The problem: Here are some entries. Repeat all of them exactly.

+++ Records supplied

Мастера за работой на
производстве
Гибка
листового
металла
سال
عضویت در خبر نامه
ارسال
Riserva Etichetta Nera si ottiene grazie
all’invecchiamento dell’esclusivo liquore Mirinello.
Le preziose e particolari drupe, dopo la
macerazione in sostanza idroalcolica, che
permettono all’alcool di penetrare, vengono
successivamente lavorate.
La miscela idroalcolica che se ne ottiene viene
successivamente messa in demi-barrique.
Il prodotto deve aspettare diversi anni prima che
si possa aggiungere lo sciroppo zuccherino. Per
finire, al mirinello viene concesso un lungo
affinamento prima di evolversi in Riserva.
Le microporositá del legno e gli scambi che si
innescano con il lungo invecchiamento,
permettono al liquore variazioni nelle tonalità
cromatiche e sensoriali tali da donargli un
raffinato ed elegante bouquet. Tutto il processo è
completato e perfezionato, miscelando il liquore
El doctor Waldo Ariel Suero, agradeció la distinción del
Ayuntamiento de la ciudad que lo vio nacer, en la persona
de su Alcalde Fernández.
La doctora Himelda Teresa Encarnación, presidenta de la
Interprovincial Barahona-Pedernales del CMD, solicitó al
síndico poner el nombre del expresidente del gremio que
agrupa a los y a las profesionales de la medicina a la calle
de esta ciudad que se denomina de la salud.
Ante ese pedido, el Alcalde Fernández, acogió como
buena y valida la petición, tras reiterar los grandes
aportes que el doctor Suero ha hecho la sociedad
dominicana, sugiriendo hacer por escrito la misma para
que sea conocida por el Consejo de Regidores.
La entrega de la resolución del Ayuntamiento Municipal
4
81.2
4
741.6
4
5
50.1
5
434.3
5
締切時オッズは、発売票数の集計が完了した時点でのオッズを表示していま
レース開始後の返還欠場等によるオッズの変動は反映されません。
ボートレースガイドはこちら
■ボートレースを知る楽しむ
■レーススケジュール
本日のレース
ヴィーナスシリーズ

++++++

Result for this exercise:
Мастера за работой на
производстве
Гибка
листового
металла
سال
عضویت در خبر نامه
ارسال
Riserva Etichetta Nera si ottiene grazie
all’invecchiamento dell’esclusivo liquore Mirinello.
Le preziose e particolari drupe, dopo la
macerazione in sostanza idroalcolica, che
permettono all’alcool di penetrare, vengono
successivamente lavorate.
La miscela idroalcolica che se ne ottiene viene
successivamente messa in demi-barrique.
Il prodotto deve aspettare diversi anni prima che
si possa aggiungere lo sciroppo zuccherino. Per
finire, al mirinello viene concesso un lungo
affinamento prima di evolversi in Riserva.
Le microporositá del legno e gli scambi che si
innescano con il lungo invecchiamento,
permettono al liquore variazioni nelle tonalità
cromatiche e sensoriali tali da donargli un
raffinato ed elegante bouquet. Tutto il processo è
completato e perfezionato, miscelando il liquore
El doctor Waldo Ariel Suero, agradeció la distinción del
Ayuntamiento de la ciudad que lo vio nacer, en la persona
de su Alcalde Fernández.
La doctora Himelda Teresa Encarnación, presidenta de la
Interprovincial Barahona-Pedernales del CMD, solicitó al
síndico poner el nombre del expresidente del gremio que
agrupa a los y a las profesionales de la medicina a la calle
de esta ciudad que se denomina de la salud.
Ante ese pedido, el Alcalde Fernández, acogió como
buena y valida la petición, tras reiterar los grandes
aportes que el doctor Suero ha hecho la sociedad
dominicana, sugiriendo hacer por escrito la misma para
que sea conocida por el Consejo de Regidores.
La entrega de la resolución del Ayuntamiento Municipal
4
81.2
4
741.6
4
5
50.1
5
434.3
5
締切時オッズは、発売票数の集計が完了した時点でのオッズを表示していま
レース開始後の返還欠場等によるオッズの変動は反映されません。
ボートレースガイドはこちら
■ボートレースを知る楽しむ
■レーススケジュール
本日のレース
ヴィーナスシリーズ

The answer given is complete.